PALERMO – Siciliani e calabresi. Mafiosi e rappresentanti delle ‘ndrine custodi dei segreti di Matteo Messina Denaro. Medici del Nord Italia che curano il latitante e racconti di interventi di chirurgia plastica per cambiarne il volto.
C’è tutto questo nella nuova inchiesta sui presunti favoreggiatori del capomafia di Castelvetrano. L’indagine nasce dalle dichiarazioni di un pentito calabrese che ha già collaborato con i pm di Reggio Calabria e Genova. Ad un certo punto nei suoi verbali ha fatto capolino il superlatitante e così sono entrati in gioco i magistrati palermitani. Il pubblico ministero Maurizio Agnello avrebbe voluto archiviare il caso, ma il giudice per le indagini preliminari Lorenzo Matassa ritiene che le vicende vadano almeno valutate nel corso di un’udienza preliminare.

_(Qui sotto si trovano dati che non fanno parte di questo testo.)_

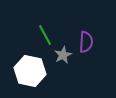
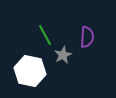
purple semicircle: moved 1 px right, 5 px up
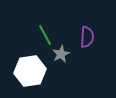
gray star: moved 2 px left, 1 px up
white hexagon: rotated 20 degrees counterclockwise
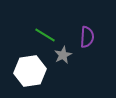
green line: rotated 30 degrees counterclockwise
gray star: moved 2 px right, 1 px down
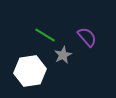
purple semicircle: rotated 45 degrees counterclockwise
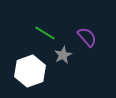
green line: moved 2 px up
white hexagon: rotated 12 degrees counterclockwise
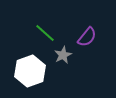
green line: rotated 10 degrees clockwise
purple semicircle: rotated 80 degrees clockwise
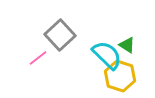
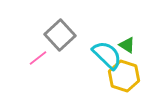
yellow hexagon: moved 4 px right
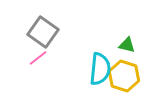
gray square: moved 17 px left, 3 px up; rotated 12 degrees counterclockwise
green triangle: rotated 18 degrees counterclockwise
cyan semicircle: moved 7 px left, 14 px down; rotated 52 degrees clockwise
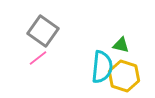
gray square: moved 1 px up
green triangle: moved 6 px left
cyan semicircle: moved 2 px right, 2 px up
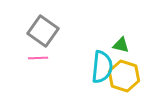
pink line: rotated 36 degrees clockwise
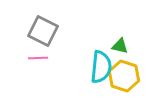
gray square: rotated 8 degrees counterclockwise
green triangle: moved 1 px left, 1 px down
cyan semicircle: moved 1 px left
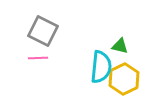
yellow hexagon: moved 3 px down; rotated 16 degrees clockwise
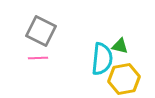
gray square: moved 2 px left
cyan semicircle: moved 1 px right, 8 px up
yellow hexagon: rotated 16 degrees clockwise
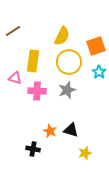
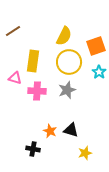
yellow semicircle: moved 2 px right
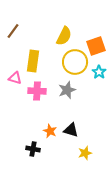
brown line: rotated 21 degrees counterclockwise
yellow circle: moved 6 px right
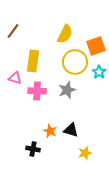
yellow semicircle: moved 1 px right, 2 px up
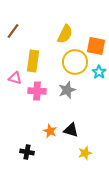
orange square: rotated 30 degrees clockwise
black cross: moved 6 px left, 3 px down
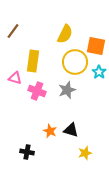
pink cross: rotated 18 degrees clockwise
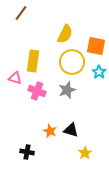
brown line: moved 8 px right, 18 px up
yellow circle: moved 3 px left
yellow star: rotated 16 degrees counterclockwise
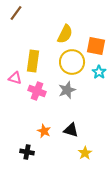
brown line: moved 5 px left
orange star: moved 6 px left
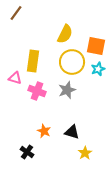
cyan star: moved 1 px left, 3 px up; rotated 16 degrees clockwise
black triangle: moved 1 px right, 2 px down
black cross: rotated 24 degrees clockwise
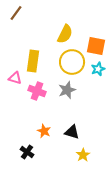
yellow star: moved 2 px left, 2 px down
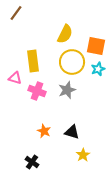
yellow rectangle: rotated 15 degrees counterclockwise
black cross: moved 5 px right, 10 px down
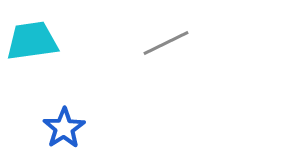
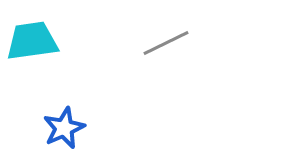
blue star: rotated 9 degrees clockwise
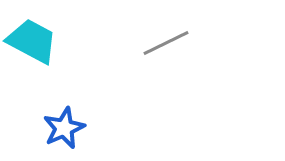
cyan trapezoid: rotated 36 degrees clockwise
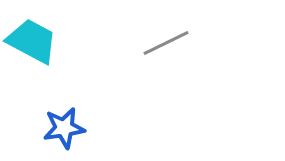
blue star: rotated 15 degrees clockwise
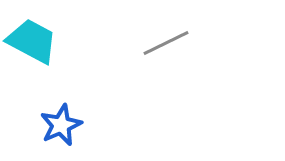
blue star: moved 3 px left, 3 px up; rotated 15 degrees counterclockwise
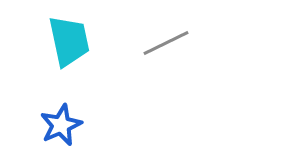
cyan trapezoid: moved 37 px right; rotated 50 degrees clockwise
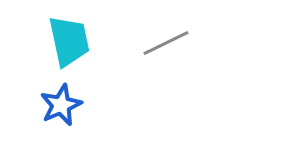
blue star: moved 20 px up
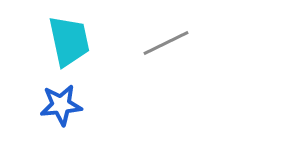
blue star: rotated 18 degrees clockwise
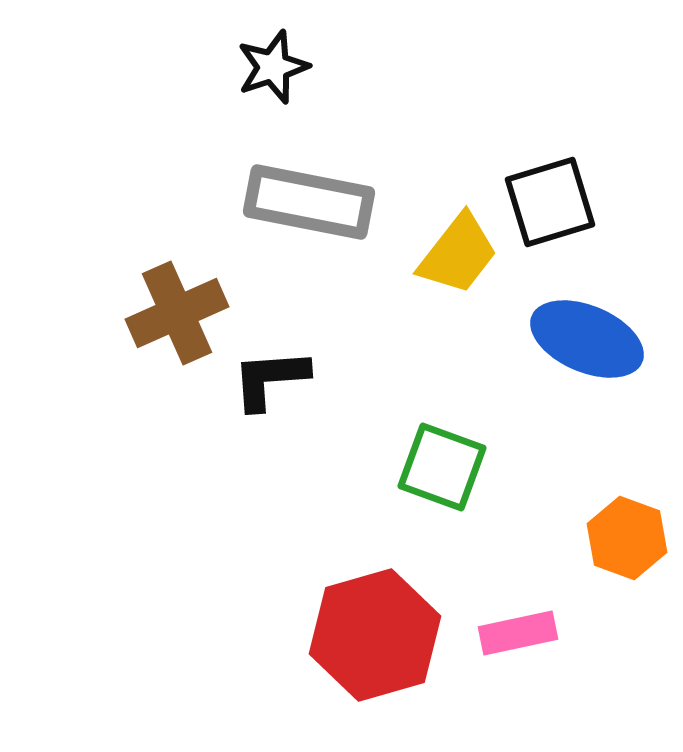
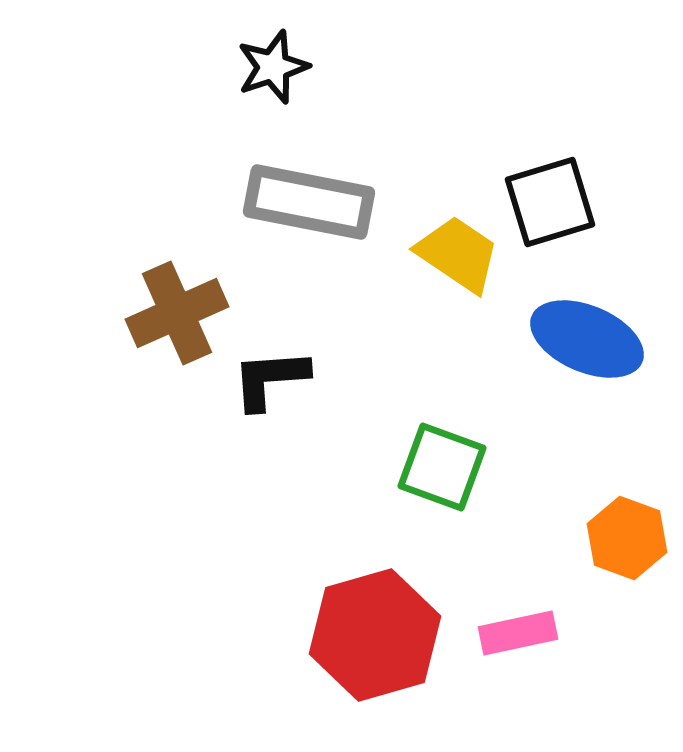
yellow trapezoid: rotated 94 degrees counterclockwise
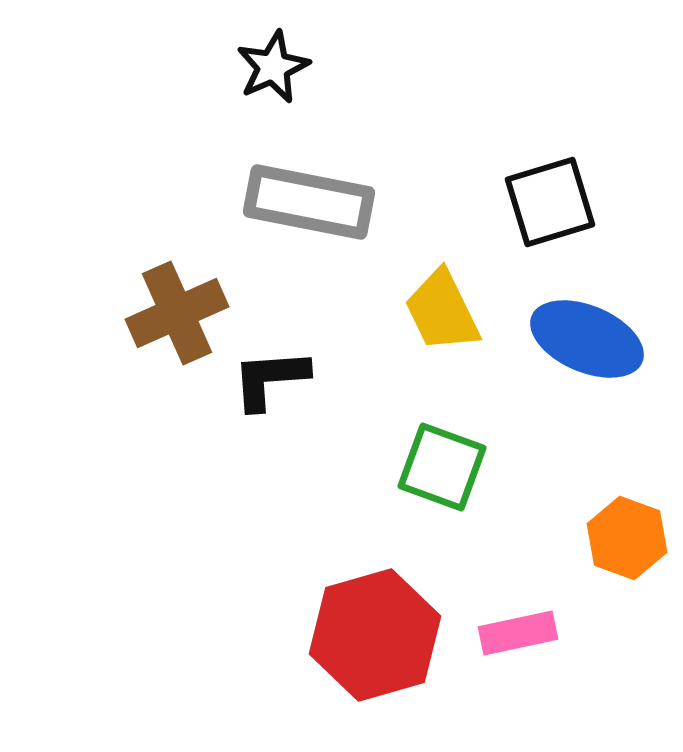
black star: rotated 6 degrees counterclockwise
yellow trapezoid: moved 16 px left, 57 px down; rotated 150 degrees counterclockwise
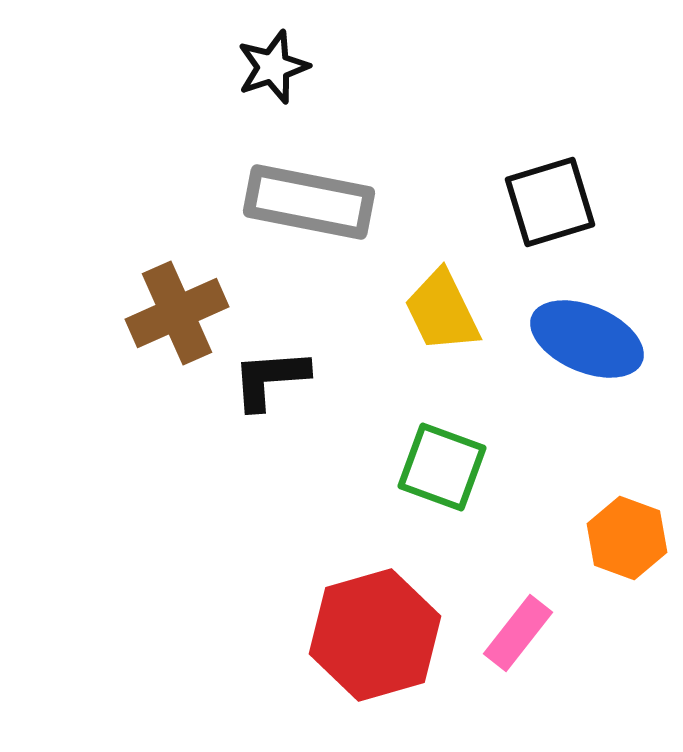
black star: rotated 6 degrees clockwise
pink rectangle: rotated 40 degrees counterclockwise
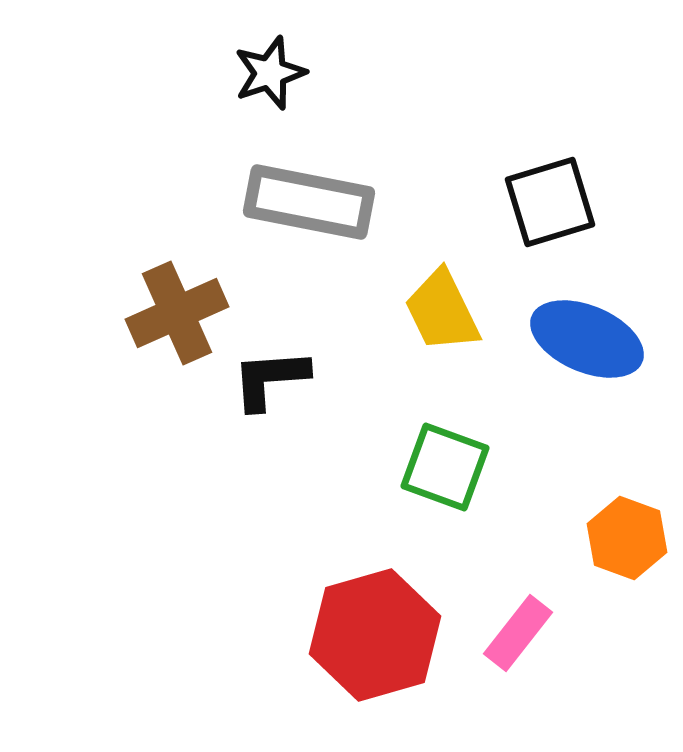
black star: moved 3 px left, 6 px down
green square: moved 3 px right
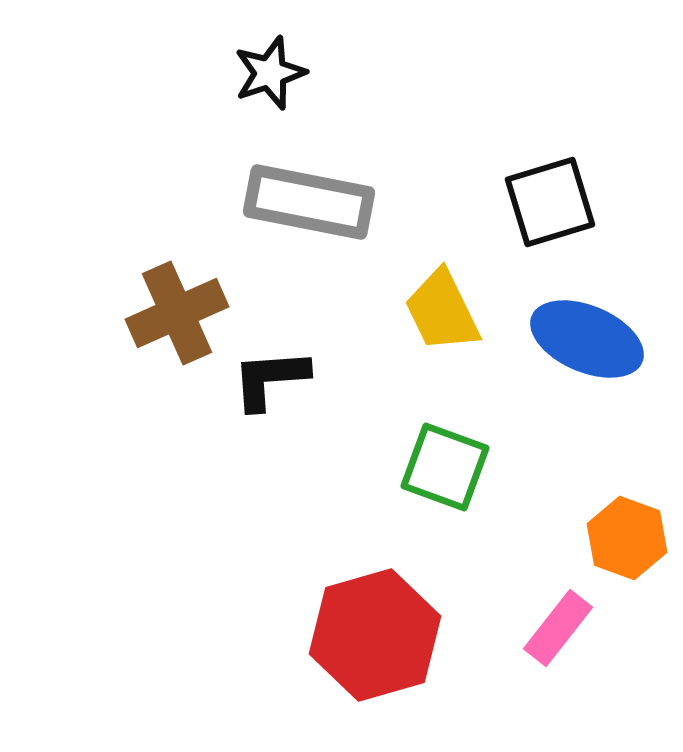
pink rectangle: moved 40 px right, 5 px up
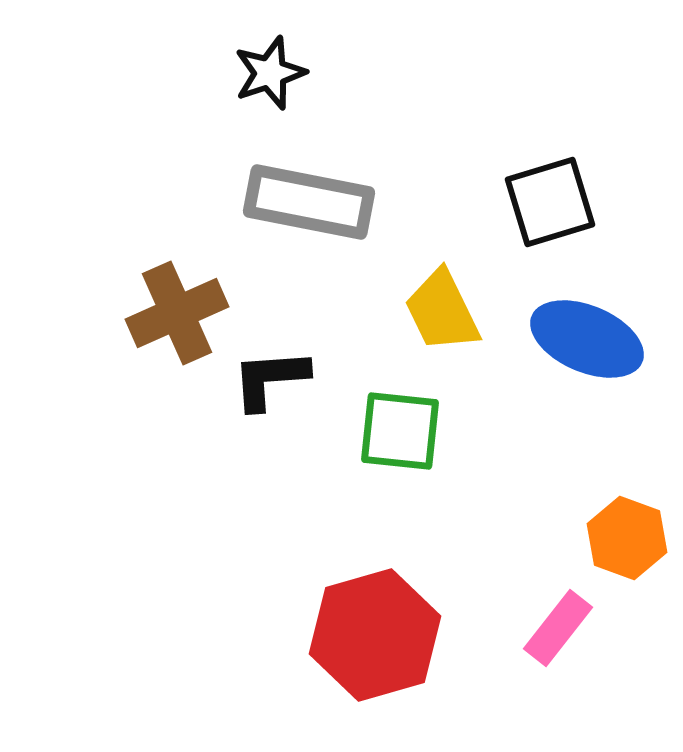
green square: moved 45 px left, 36 px up; rotated 14 degrees counterclockwise
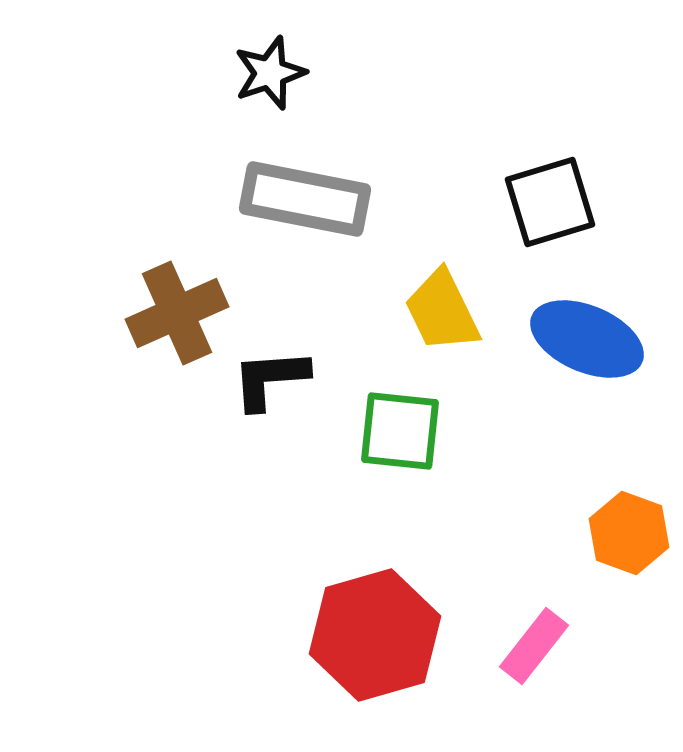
gray rectangle: moved 4 px left, 3 px up
orange hexagon: moved 2 px right, 5 px up
pink rectangle: moved 24 px left, 18 px down
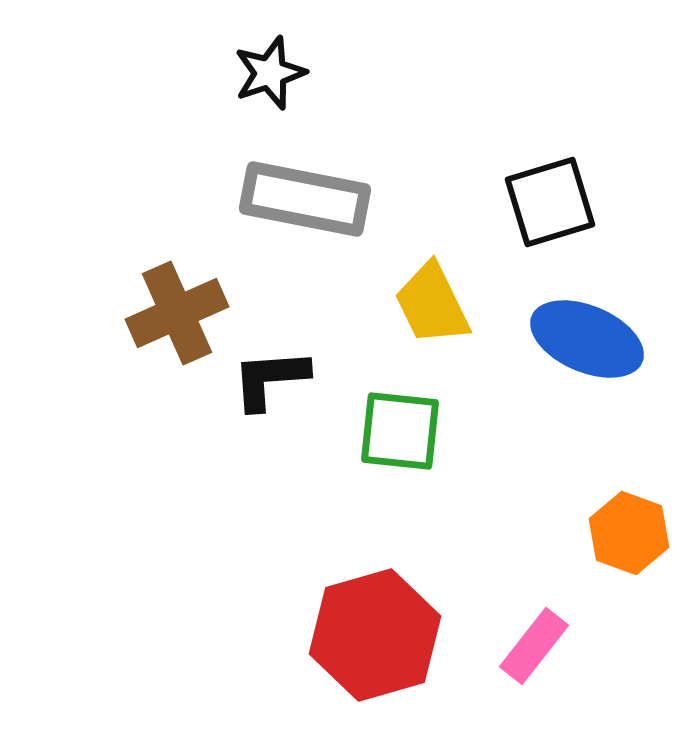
yellow trapezoid: moved 10 px left, 7 px up
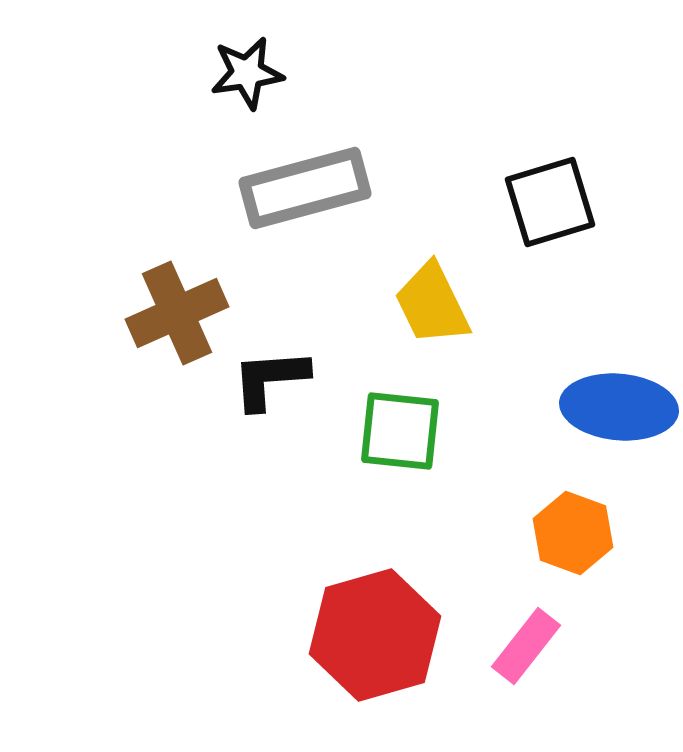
black star: moved 23 px left; rotated 10 degrees clockwise
gray rectangle: moved 11 px up; rotated 26 degrees counterclockwise
blue ellipse: moved 32 px right, 68 px down; rotated 18 degrees counterclockwise
orange hexagon: moved 56 px left
pink rectangle: moved 8 px left
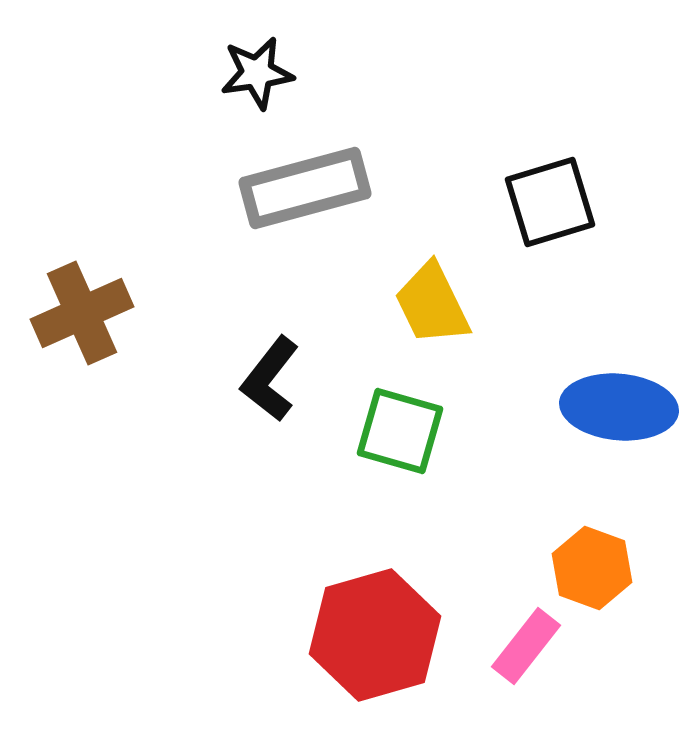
black star: moved 10 px right
brown cross: moved 95 px left
black L-shape: rotated 48 degrees counterclockwise
green square: rotated 10 degrees clockwise
orange hexagon: moved 19 px right, 35 px down
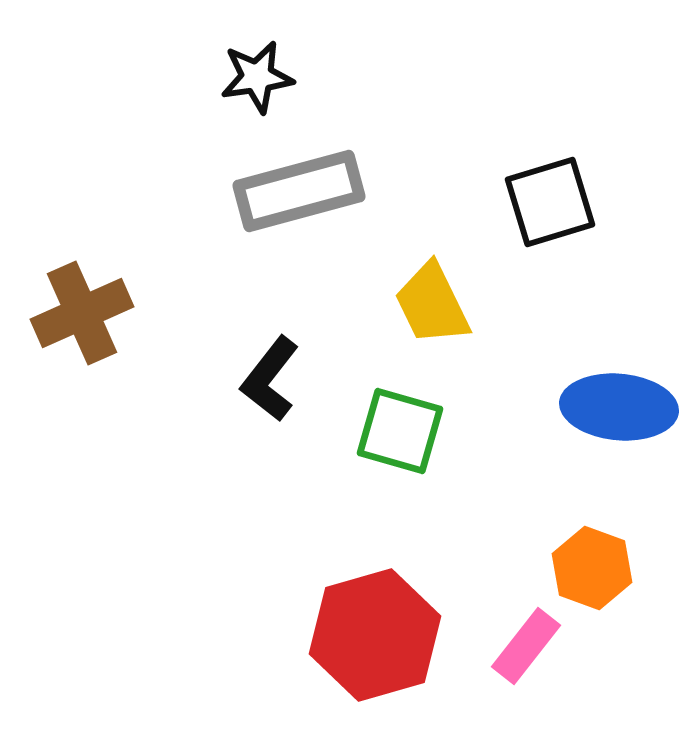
black star: moved 4 px down
gray rectangle: moved 6 px left, 3 px down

Così ha ordinato l’imputazione coatta nei confronti di otto persone, fra cui spiccano cognomi come Alvaro e Mollica, noti alle cronache giudiziarie calabresi. E c’è pure il nome di Vincenzo Salpietro, anziano boss di Trabia, in provincia di Palermo. Secondo il pm Agnello, ci sarebbe un vizio formale nell’ordinanza di imputazione coatta del giudice e ha pronto un ricorso in Cassazione perché “sarebbe stato violato il diritto di difesa” degli indagati. Schermaglie in punto di diritto.
Il pentito ha raccontato di avere condiviso dei periodi di detenzione con Salpietro e Antonino Penna, un altro detenuto di origine calabrese. Ed è da loro che avrebbe appreso circostanze che riguardano la latitanza del capomafia trapanese. Si passa dall’intervento chirurgico eseguito in Piemonte o in Val D’Aosta da un medico di cui il collaboratore conosce l’identità, ai contatti che Salpietro, con il coinvolgimento della moglie, avrebbe intrattenuto con il padrino trapanese. Ecco perché l’ipotesi di favoreggiamento riguarda anche la donna e alcuni personaggi di Campobello di Mazara e Castelvetrano. Questo l’elenco completo degli indagati: Vincenzo Salpietro, Francesca Chiaramonte, Antonino Penna, Vito Manzo, Francesco Leva, Francesco Murania, Nicola Alvaro, Domenico Antonio Mollica.
I carabinieri del Ros hanno valutato positivamente la credibilità dei racconti del collaboratore, di cui non si conoscono i particolari, ma “limitatamente alla identificazione di persone, luoghi e periodi di detenzione”. Altra cosa, però, è l’ipotesi che davvero gli indagati possano avere favorito la latitanza del capomafia. Sul punto il lavoro dei militari non ha prodotto risultati concreti. Insomma, saremmo di fronte all’ennesima pista senza sbocco alcuno. Di avviso opposto il gip secondo cui, “gli elementi di prova sono rilevanti in termini accusatori e sono comunque tali da essere valutate quantomeno in sede di udienza preliminare”.